[Supplied data Boundary: Start]
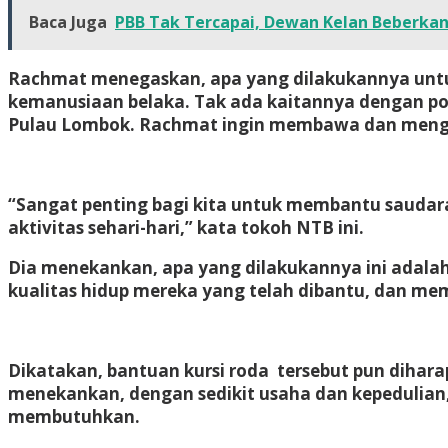
Baca Juga
PBB Tak Tercapai, Dewan Kelan Beberka
Rachmat menegaskan, apa yang dilakukannya untu
kemanusiaan belaka. Tak ada kaitannya dengan po
Pulau Lombok. Rachmat ingin membawa dan mengh
“Sangat penting bagi kita untuk membantu saudar
aktivitas sehari-hari,” kata tokoh NTB ini.
Dia menekankan, apa yang dilakukannya ini adalah
kualitas hidup mereka yang telah dibantu, dan me
Dikatakan, bantuan kursi roda tersebut pun dihar
menekankan, dengan sedikit usaha dan kepedulian
membutuhkan.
[Supplied data Boundary: End]
**Activity**: Copy exactly the line that contains "kualitas hidup mereka" and every line after it, up to and including the last line of the records.

**Exercise output**:
kualitas hidup mereka yang telah dibantu, dan me
Dikatakan, bantuan kursi roda tersebut pun dihar
menekankan, dengan sedikit usaha dan kepedulian
membutuhkan.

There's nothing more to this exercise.